*RECORD EXCERPTS*
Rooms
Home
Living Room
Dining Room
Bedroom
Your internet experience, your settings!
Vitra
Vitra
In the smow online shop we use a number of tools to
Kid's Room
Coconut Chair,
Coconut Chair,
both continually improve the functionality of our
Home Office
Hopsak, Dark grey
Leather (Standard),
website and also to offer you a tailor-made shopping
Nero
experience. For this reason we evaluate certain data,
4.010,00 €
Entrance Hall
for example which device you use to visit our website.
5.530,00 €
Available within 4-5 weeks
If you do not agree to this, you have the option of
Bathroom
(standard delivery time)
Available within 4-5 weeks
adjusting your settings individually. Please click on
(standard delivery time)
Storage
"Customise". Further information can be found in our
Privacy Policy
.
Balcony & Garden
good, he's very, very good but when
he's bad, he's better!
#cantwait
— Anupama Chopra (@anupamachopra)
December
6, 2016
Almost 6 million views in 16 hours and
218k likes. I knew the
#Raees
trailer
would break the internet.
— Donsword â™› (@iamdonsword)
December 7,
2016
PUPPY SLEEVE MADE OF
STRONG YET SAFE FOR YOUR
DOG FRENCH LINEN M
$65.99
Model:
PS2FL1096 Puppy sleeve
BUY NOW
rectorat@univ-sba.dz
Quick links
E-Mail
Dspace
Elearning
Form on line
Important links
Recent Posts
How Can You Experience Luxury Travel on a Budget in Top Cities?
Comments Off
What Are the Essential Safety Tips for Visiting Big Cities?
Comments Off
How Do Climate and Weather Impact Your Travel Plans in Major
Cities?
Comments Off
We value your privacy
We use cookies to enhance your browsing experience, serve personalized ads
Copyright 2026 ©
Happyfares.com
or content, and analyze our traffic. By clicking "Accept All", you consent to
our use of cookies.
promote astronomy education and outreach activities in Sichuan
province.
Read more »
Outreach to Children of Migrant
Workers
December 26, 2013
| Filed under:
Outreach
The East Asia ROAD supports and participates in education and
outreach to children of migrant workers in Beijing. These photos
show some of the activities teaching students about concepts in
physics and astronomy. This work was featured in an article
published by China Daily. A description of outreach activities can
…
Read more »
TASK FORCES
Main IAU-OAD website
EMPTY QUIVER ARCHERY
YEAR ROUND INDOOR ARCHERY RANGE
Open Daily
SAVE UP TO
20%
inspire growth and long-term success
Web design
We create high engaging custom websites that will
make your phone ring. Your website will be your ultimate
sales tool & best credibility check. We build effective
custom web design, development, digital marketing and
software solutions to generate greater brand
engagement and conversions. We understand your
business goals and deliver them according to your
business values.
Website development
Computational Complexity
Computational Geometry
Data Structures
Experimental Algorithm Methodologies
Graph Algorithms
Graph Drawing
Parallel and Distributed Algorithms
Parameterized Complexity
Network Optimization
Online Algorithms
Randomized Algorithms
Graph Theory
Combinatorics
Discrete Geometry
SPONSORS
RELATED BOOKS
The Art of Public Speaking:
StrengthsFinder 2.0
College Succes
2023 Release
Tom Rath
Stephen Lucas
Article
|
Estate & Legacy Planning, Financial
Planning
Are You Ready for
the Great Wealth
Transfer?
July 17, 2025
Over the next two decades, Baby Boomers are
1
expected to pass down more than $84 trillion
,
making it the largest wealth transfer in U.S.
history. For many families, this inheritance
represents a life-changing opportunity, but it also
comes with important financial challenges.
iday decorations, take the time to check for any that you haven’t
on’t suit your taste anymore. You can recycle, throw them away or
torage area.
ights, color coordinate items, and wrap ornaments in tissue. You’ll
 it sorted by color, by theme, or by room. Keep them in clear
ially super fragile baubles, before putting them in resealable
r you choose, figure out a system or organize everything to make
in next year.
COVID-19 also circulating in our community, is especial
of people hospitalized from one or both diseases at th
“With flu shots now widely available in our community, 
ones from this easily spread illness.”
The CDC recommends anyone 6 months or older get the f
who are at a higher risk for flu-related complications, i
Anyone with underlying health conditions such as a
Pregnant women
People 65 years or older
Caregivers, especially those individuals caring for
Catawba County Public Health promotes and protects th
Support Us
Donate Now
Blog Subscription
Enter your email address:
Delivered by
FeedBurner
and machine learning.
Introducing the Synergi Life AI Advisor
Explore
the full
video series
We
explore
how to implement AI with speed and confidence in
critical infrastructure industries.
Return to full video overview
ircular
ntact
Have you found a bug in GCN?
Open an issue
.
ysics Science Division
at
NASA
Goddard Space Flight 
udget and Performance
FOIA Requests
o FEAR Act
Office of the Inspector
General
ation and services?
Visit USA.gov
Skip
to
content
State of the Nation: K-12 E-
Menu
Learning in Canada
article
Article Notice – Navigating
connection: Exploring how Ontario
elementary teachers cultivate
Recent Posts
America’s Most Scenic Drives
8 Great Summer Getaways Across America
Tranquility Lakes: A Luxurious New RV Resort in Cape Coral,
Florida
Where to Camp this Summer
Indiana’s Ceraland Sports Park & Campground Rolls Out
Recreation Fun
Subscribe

*INSTRUCTIONS TO FOLLOW*
Each line of the records belongs in the answer, reproduced exactly.

*RESPONSE TO THE EXERCISE*
Rooms
Home
Living Room
Dining Room
Bedroom
Your internet experience, your settings!
Vitra
Vitra
In the smow online shop we use a number of tools to
Kid's Room
Coconut Chair,
Coconut Chair,
both continually improve the functionality of our
Home Office
Hopsak, Dark grey
Leather (Standard),
website and also to offer you a tailor-made shopping
Nero
experience. For this reason we evaluate certain data,
4.010,00 €
Entrance Hall
for example which device you use to visit our website.
5.530,00 €
Available within 4-5 weeks
If you do not agree to this, you have the option of
Bathroom
(standard delivery time)
Available within 4-5 weeks
adjusting your settings individually. Please click on
(standard delivery time)
Storage
"Customise". Further information can be found in our
Privacy Policy
.
Balcony & Garden
good, he's very, very good but when
he's bad, he's better!
#cantwait
— Anupama Chopra (@anupamachopra)
December
6, 2016
Almost 6 million views in 16 hours and
218k likes. I knew the
#Raees
trailer
would break the internet.
— Donsword â™› (@iamdonsword)
December 7,
2016
PUPPY SLEEVE MADE OF
STRONG YET SAFE FOR YOUR
DOG FRENCH LINEN M
$65.99
Model:
PS2FL1096 Puppy sleeve
BUY NOW
rectorat@univ-sba.dz
Quick links
E-Mail
Dspace
Elearning
Form on line
Important links
Recent Posts
How Can You Experience Luxury Travel on a Budget in Top Cities?
Comments Off
What Are the Essential Safety Tips for Visiting Big Cities?
Comments Off
How Do Climate and Weather Impact Your Travel Plans in Major
Cities?
Comments Off
We value your privacy
We use cookies to enhance your browsing experience, serve personalized ads
Copyright 2026 ©
Happyfares.com
or content, and analyze our traffic. By clicking "Accept All", you consent to
our use of cookies.
promote astronomy education and outreach activities in Sichuan
province.
Read more »
Outreach to Children of Migrant
Workers
December 26, 2013
| Filed under:
Outreach
The East Asia ROAD supports and participates in education and
outreach to children of migrant workers in Beijing. These photos
show some of the activities teaching students about concepts in
physics and astronomy. This work was featured in an article
published by China Daily. A description of outreach activities can
…
Read more »
TASK FORCES
Main IAU-OAD website
EMPTY QUIVER ARCHERY
YEAR ROUND INDOOR ARCHERY RANGE
Open Daily
SAVE UP TO
20%
inspire growth and long-term success
Web design
We create high engaging custom websites that will
make your phone ring. Your website will be your ultimate
sales tool & best credibility check. We build effective
custom web design, development, digital marketing and
software solutions to generate greater brand
engagement and conversions. We understand your
business goals and deliver them according to your
business values.
Website development
Computational Complexity
Computational Geometry
Data Structures
Experimental Algorithm Methodologies
Graph Algorithms
Graph Drawing
Parallel and Distributed Algorithms
Parameterized Complexity
Network Optimization
Online Algorithms
Randomized Algorithms
Graph Theory
Combinatorics
Discrete Geometry
SPONSORS
RELATED BOOKS
The Art of Public Speaking:
StrengthsFinder 2.0
College Succes
2023 Release
Tom Rath
Stephen Lucas
Article
|
Estate & Legacy Planning, Financial
Planning
Are You Ready for
the Great Wealth
Transfer?
July 17, 2025
Over the next two decades, Baby Boomers are
1
expected to pass down more than $84 trillion
,
making it the largest wealth transfer in U.S.
history. For many families, this inheritance
represents a life-changing opportunity, but it also
comes with important financial challenges.
iday decorations, take the time to check for any that you haven’t
on’t suit your taste anymore. You can recycle, throw them away or
torage area.
ights, color coordinate items, and wrap ornaments in tissue. You’ll
 it sorted by color, by theme, or by room. Keep them in clear
ially super fragile baubles, before putting them in resealable
r you choose, figure out a system or organize everything to make
in next year.
COVID-19 also circulating in our community, is especial
of people hospitalized from one or both diseases at th
“With flu shots now widely available in our community, 
ones from this easily spread illness.”
The CDC recommends anyone 6 months or older get the f
who are at a higher risk for flu-related complications, i
Anyone with underlying health conditions such as a
Pregnant women
People 65 years or older
Caregivers, especially those individuals caring for
Catawba County Public Health promotes and protects th
Support Us
Donate Now
Blog Subscription
Enter your email address:
Delivered by
FeedBurner
and machine learning.
Introducing the Synergi Life AI Advisor
Explore
the full
video series
We
explore
how to implement AI with speed and confidence in
critical infrastructure industries.
Return to full video overview
ircular
ntact
Have you found a bug in GCN?
Open an issue
.
ysics Science Division
at
NASA
Goddard Space Flight 
udget and Performance
FOIA Requests
o FEAR Act
Office of the Inspector
General
ation and services?
Visit USA.gov
Skip
to
content
State of the Nation: K-12 E-
Menu
Learning in Canada
article
Article Notice – Navigating
connection: Exploring how Ontario
elementary teachers cultivate
Recent Posts
America’s Most Scenic Drives
8 Great Summer Getaways Across America
Tranquility Lakes: A Luxurious New RV Resort in Cape Coral,
Florida
Where to Camp this Summer
Indiana’s Ceraland Sports Park & Campground Rolls Out
Recreation Fun
Subscribe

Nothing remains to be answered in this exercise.